The fund’s illiquid part consists of deposits in state banks, investments in stocks, corporate bonds and other investment projects. In two years, illiquid assets have risen to 59% of the fund from 38%, up to $78.6 billion.
Of those almost 7 trillion roubles, about 3.1 trillion roubles are the state’s stake in dominant lender Sberbank, with 1.5 trillion roubles in other company stakes, such as VTB , Gazprombank , Aeroflot and Russian Railways.
But the finance ministry could raise funds from central bank repo auctions in exchange for illiquid assets, said Polevoy.

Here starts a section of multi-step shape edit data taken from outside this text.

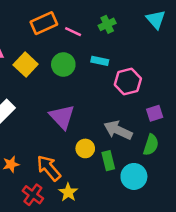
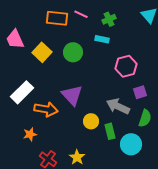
orange rectangle: (44, 23) -> (57, 18), turned 30
pink line: (73, 32) -> (81, 14), moved
cyan rectangle: (100, 61) -> (102, 39), moved
purple square: (155, 113) -> (140, 92), moved
orange arrow: (49, 168) -> (46, 109), moved, turned 140

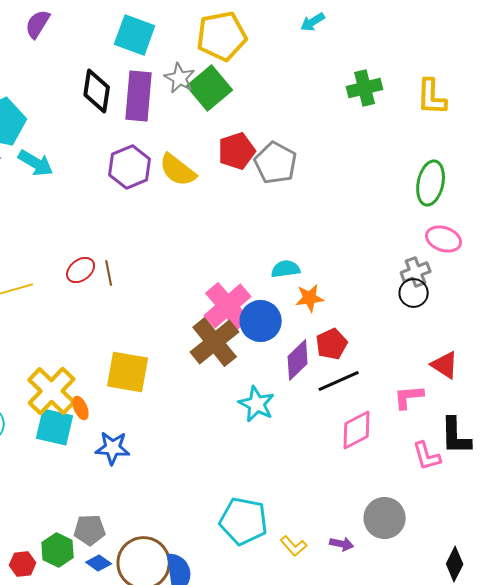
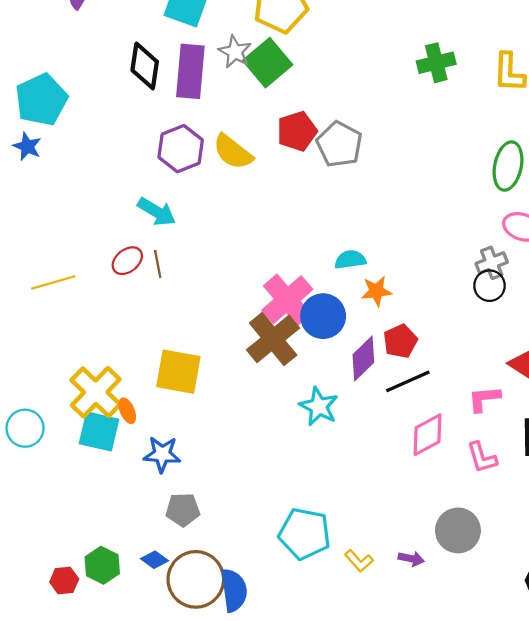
cyan arrow: (36, 163) -> (157, 212), moved
pink L-shape: (427, 456) -> (482, 458), moved
gray pentagon: (90, 530) -> (183, 510), moved
blue diamond: (99, 563) -> (154, 560), moved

“In other words, the status of an ‘illiquid’ asset de jure does not mean that it is impossible to use it de facto in the short-medium term,” Polevoy said. “The budget will always be able to receive roubles from the central bank for the NWF’s ‘illiquid’ assets, regardless of their status.”
NO TALK OF CRISIS
Russia’s fiscally conservative authorities tend to be wary of rocking the boat. Finance Minister Anton Siluanov in December said his ministry was not prepared to take the NWF to zero and “sit without a kopeck in reserve”.
“If we see the (NWF) balance decreasing, we will take other measures to balance the budget,” Siluanov said, implying reduced expenditure.
Thinking that Russia might quickly run out of reserves is misleading, said Elina Ribakova, senior fellow at the Peterson Institute for International Economics and the Kyiv School of Economics (KSE) pointing to Moscow’s efforts to shrink budget deficits and siphon off oil revenues since 2014.
“They did a lot of homework to prioritise the war over social spending and produce a more severe fiscal adjustment than needed to insulate, or isolate, itself from pressure from the West,” she said.
“Oil prices at $80 is extremely comfortable for Russia,” she said. “Maybe at $60-$70 it starts feeling the pinch, but we cannot start talking about crisis if Russia is selling oil at $60 or above.”